Mevcut hayat tarzına alternatifin sunulmuş olması büyük bir değişimi kaçınılmaz kılıyordu ve bu değişim müşrik liderlerinin işine gelmiyordu. Bu sebeple Resulullah’a karşı “Biliyoruz sen yalan söylemezsin; insanları aldatmazsın. Ama seni reddediyoruz. Ama esasında seni değil, senin getirdiğin şeyi reddediyoruz” diyorlardı. Hz.

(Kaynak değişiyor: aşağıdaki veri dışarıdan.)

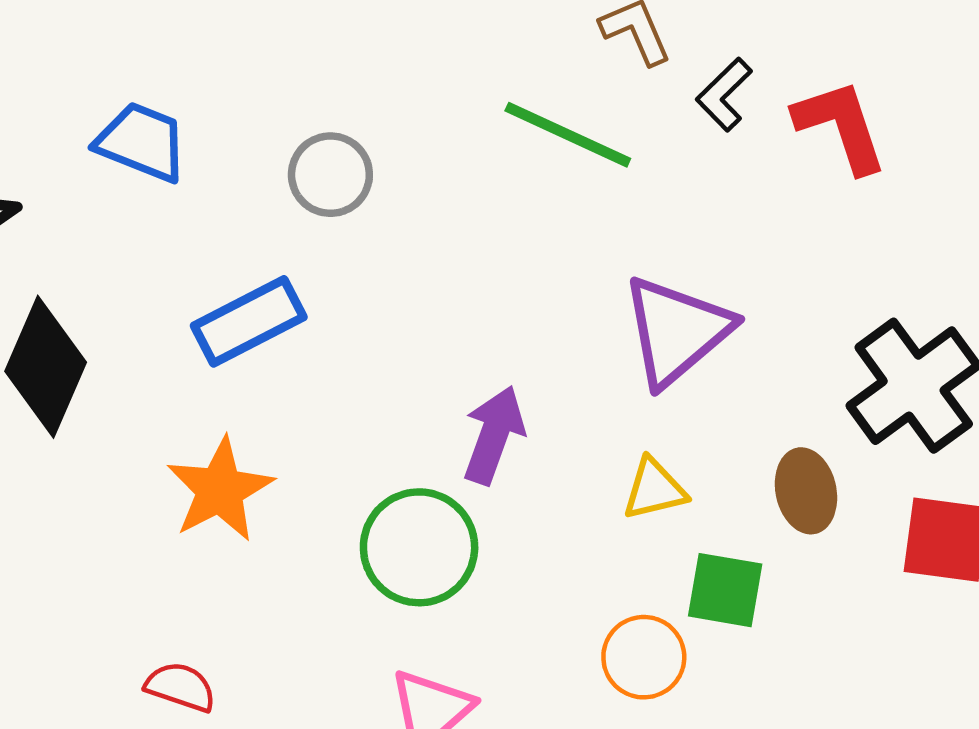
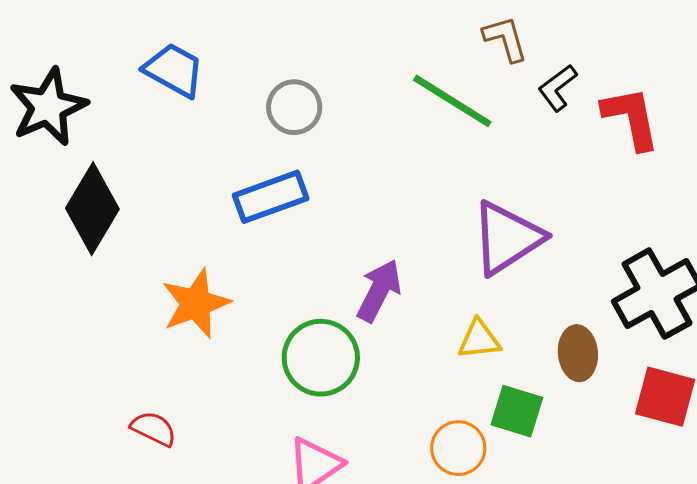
blue rectangle: (249, 321) -> (271, 197), moved

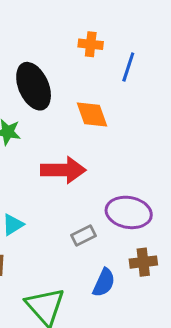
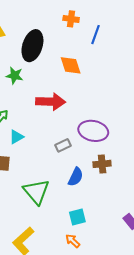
black ellipse: (34, 86) -> (32, 46), turned 40

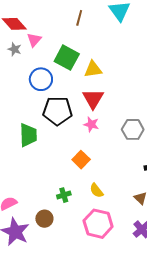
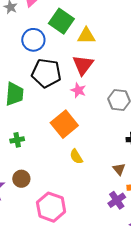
orange square: (81, 160) -> (64, 124), size x1.5
green cross: (64, 195) -> (17, 140), moved
pink hexagon: (98, 224) -> (51, 207), moved

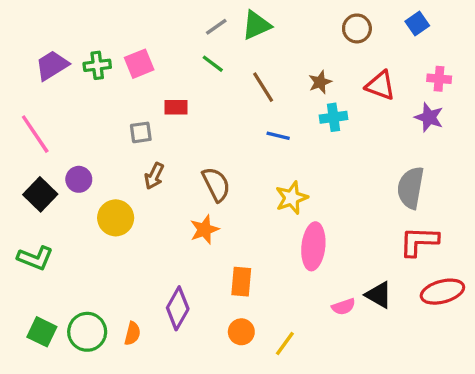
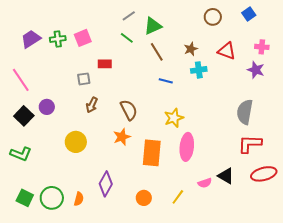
green triangle: (256, 25) -> (153, 26), moved
yellow circle: (116, 218) -> (76, 142), moved
orange rectangle: (241, 282) -> (152, 153), moved, size x1.5
yellow line: (285, 344) -> (178, 197), moved

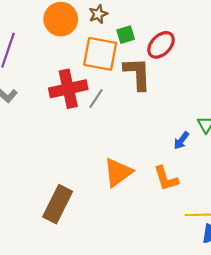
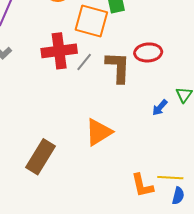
red ellipse: (161, 45) -> (148, 52), moved, turned 36
brown L-shape: (137, 74) -> (118, 67), moved
orange L-shape: (166, 178) -> (142, 185), moved

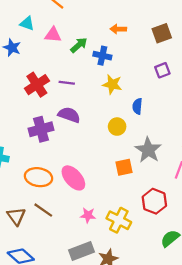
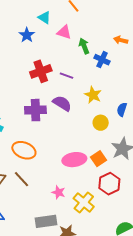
green arrow: (79, 45) -> (84, 46), turned -84
yellow star: (112, 84) -> (93, 95), moved
orange square: (124, 167) -> (99, 159), turned -35
pink ellipse: (73, 178) -> (74, 160), moved, turned -70
red hexagon: (154, 201) -> (109, 184), moved

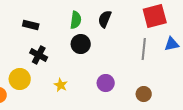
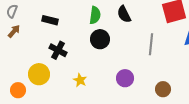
black semicircle: (105, 19) -> (124, 14), turned -48
gray line: (144, 49) -> (151, 44), moved

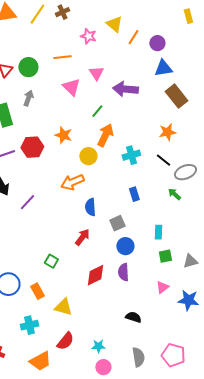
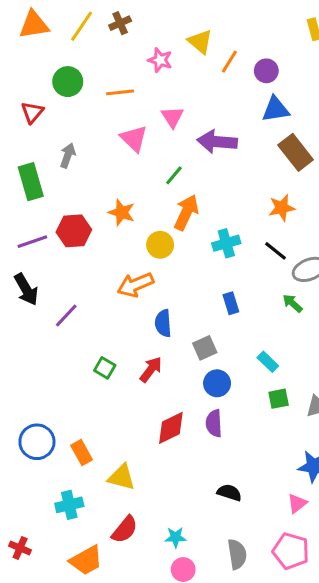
green circle: (28, 67) -> (68, 82), moved
cyan rectangle: (158, 232) -> (268, 362), turned -48
green square: (51, 261) -> (105, 368), moved
pink triangle: (162, 287) -> (297, 503), moved

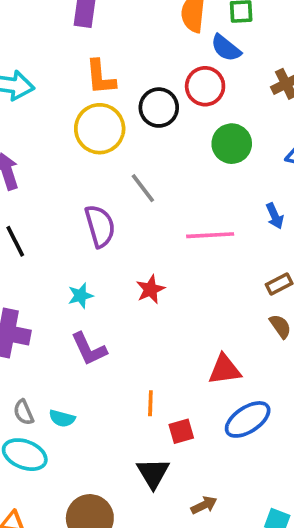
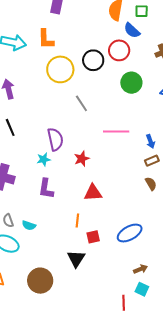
orange L-shape: (100, 77) -> (46, 39), moved
blue arrow: (275, 216) -> (150, 141), moved
purple semicircle: (100, 226) -> (55, 139), moved
purple L-shape: (89, 349) -> (46, 189), turned 30
red triangle: (225, 370) -> (93, 193), moved
brown arrow: (204, 505) -> (141, 269), moved

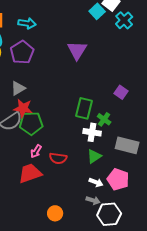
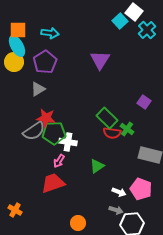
gray triangle: (18, 88) -> (38, 89), moved
green rectangle: (84, 108) -> (107, 118), turned -60
white cross: (92, 132) -> (68, 142), moved
green triangle: (94, 156) -> (97, 166), moved
red semicircle: (58, 158) -> (112, 133), moved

Peygamber ve çevresindeki mü’minler doğru ve güzel bir hayat modelini ortaya koydukları zaman Mekke sisteminin büyüsü bozuldu; batıl parçalanıp yok olmaya başladı.
Bu örneği bugünün Müslümanlarına, bugünün dünyasına taşıyacak olursak, bizim sadece fikrî veya felsefi boyutta İslam’ı anlatmamız çok fazla bir şey ifade etmez; çünkü bu dünyada her türlü inanç, her türlü düşünce bir şekilde var ve olmaya da devam edecek. Kur’an’ı hâkim (egemen) kılabilmek, Kur’an’ın temsil ettiği hakikati egemen kılmakla mümkündür. Bunu yapabilmek için Kur’an’ın konuşan dili, işleyen eli, yaşayan bedeni olma gerekiyor. ‘Müslümanım’ demek kolay, fakat tasavvurumuzu, aklımızı, şahsiyetimizi Müslüman etmek zordur. Amellerimizi mekaniklikten kurtaracak olan bir şuur hareketidir. Bunu da yapmadan adam gibi Müslüman olmak mümkün değildir. İnsan, Rabbiyle buluşamıyor. Tabii buluşmaya vesile olan kitapla (Kur’an-ı Kerimle) sünnetle ve hadisle (Peygamberimizle) irtibattan mahrum bırakılınca bu netice kaçınılmaz oluyor. Peygamberimiz hiçbir zaman başkalarının gündemiyle hayatını şekillendirmedi. Sürekli gündemi belirleyen Peygamberimizin sadece kendisi olmuştur. Savunma konumundayken, 23 yıllık vahyin tarihi boyunca bile.
Mekke dönemi Müslümanların müdafaa dönemi olduğu halde müşriklere tâbi olmadı. Batı’nın özne, bütün Müslümanların nesne olarak yaşamaları; İnandığımız gibi yaşamayınca yaşadığımız gibi inanmaya başlar hâle geldik. Sabiteleri değişkenlere kurban etmeyelim. Kur’an-ı Kerim’e tâbi olalım. Dayatılan, alıştırılan (Kemalizm, laiklik gibi) kutsal yerine konulan âdeta putlaştırılan sanal/sahte ölçüler paganizmdir. Biz Müslümanlar; tek dünyalı değiliz. Gâyemiz; küfrün ve şirkin etkisi altında kalmadan Müslüman olarak yaşayıp, ölmektir. Her durumda gündemi belirleyen bir Peygamberin ümmeti olduğumuzu da unutmayalım. Kendimize, özümüze dönelim. Zihin işgalinden kurtularak ebedî yolculuğumuzda araçları amaçlaştırmayalım! İmtihan dünyasını kazanarak öbür âleme gidelim.